NAIROBI (Reuters) – Kenyans want their coalition  government to take concrete action on impunity and political  reforms to avoid a repeat of last year’s post-election violence,  former United Nations chief Kofi Annan said yesterday.

Annan chaired weeks of negotiations last year to end the  ethnic violence that killed at least 1,300 people and uprooted  300,000 after opposition leader Raila Odinga disputed President  Mwai Kibaki’s election win.

Kibaki remained president and Odinga became prime minister  in the deal to form the coalition government. But they have been  dogged by accusations that reforms promised to avoid a repeat of  the violence have been delayed — and those behind the  blood-letting are no closer to facing trial.

“The challenge is to achieve these reforms before the  country enters the next electoral cycle in about one year or 18  months’ time. That is what I will be discussing here, starting  with the two principals,” said Annan, who will meet Kibaki and  Odinga on Monday.

The coalition government has pledged to bring in a new  constitution, reform the police, judiciary and electoral  process, as well as tackling festering disputes over land  ownership that fuelled much of the violence.
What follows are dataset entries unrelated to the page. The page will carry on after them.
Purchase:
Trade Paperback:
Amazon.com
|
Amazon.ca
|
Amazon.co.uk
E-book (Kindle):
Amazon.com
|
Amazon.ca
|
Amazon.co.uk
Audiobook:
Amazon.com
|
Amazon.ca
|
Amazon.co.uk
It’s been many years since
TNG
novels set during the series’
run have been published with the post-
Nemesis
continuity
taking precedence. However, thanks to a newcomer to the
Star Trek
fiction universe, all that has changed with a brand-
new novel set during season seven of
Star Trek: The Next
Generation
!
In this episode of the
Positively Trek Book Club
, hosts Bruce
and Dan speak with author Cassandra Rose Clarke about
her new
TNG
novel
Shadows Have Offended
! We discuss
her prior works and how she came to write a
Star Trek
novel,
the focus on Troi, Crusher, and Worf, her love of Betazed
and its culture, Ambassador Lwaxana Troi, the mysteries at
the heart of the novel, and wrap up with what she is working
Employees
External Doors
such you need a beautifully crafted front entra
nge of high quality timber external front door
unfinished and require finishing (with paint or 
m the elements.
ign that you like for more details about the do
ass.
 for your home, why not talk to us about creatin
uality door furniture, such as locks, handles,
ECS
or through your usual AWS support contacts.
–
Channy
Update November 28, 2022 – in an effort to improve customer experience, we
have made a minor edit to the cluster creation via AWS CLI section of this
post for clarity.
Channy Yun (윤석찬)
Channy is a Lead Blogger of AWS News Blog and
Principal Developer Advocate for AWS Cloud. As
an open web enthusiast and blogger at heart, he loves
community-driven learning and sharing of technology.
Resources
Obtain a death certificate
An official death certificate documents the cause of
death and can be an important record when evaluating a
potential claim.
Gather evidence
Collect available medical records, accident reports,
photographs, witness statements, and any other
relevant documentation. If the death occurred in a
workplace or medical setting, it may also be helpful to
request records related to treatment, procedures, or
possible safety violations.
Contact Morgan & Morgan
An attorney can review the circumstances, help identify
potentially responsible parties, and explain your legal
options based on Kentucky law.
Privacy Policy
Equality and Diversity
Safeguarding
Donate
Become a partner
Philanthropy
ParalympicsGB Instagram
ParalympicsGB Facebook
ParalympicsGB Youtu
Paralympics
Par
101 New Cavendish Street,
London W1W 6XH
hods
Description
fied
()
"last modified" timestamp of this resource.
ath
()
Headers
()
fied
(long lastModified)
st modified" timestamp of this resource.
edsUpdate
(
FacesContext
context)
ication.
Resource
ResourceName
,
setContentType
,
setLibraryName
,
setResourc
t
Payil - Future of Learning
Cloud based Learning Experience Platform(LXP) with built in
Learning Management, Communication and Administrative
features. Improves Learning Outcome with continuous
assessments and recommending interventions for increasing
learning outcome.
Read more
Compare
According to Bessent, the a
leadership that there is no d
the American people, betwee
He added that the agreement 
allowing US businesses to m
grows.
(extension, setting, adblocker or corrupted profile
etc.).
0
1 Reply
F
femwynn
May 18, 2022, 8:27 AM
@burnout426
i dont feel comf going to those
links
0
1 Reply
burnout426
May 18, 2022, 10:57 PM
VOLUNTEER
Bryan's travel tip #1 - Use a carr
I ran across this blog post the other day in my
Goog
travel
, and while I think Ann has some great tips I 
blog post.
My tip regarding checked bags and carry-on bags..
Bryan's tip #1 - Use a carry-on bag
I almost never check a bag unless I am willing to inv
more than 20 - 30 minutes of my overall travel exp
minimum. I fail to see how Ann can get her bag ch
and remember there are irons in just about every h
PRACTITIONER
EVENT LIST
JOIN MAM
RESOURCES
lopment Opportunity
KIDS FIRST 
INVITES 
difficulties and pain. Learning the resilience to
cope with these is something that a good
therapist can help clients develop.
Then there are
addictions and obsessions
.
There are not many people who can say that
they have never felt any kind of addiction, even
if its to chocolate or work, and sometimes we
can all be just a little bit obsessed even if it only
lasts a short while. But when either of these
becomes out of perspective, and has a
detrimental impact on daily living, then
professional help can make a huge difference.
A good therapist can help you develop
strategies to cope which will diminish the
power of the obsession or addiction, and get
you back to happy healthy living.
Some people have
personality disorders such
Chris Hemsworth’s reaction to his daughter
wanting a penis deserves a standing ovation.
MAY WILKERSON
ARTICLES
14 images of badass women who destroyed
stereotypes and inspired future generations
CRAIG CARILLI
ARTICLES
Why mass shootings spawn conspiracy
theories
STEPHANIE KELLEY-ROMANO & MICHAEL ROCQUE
But Annan’s frustration with the slow pace of progress  became evident in July when he handed over a list of the top  violence suspects to the International Criminal Court (ICC) in  The Hague.

“Clearly the Kenyan people are expecting more from the  coalition government, more unity of purpose, more progress on  the reform agenda and more concrete action to end impunity and  combat corruption,” Annan told reporters yeterday.

While Kenya may still have the option of setting up a local  tribunal to try the main perpetrators, ICC prosecutor Luis  Moreno-Ocampo seems to be running out of patience.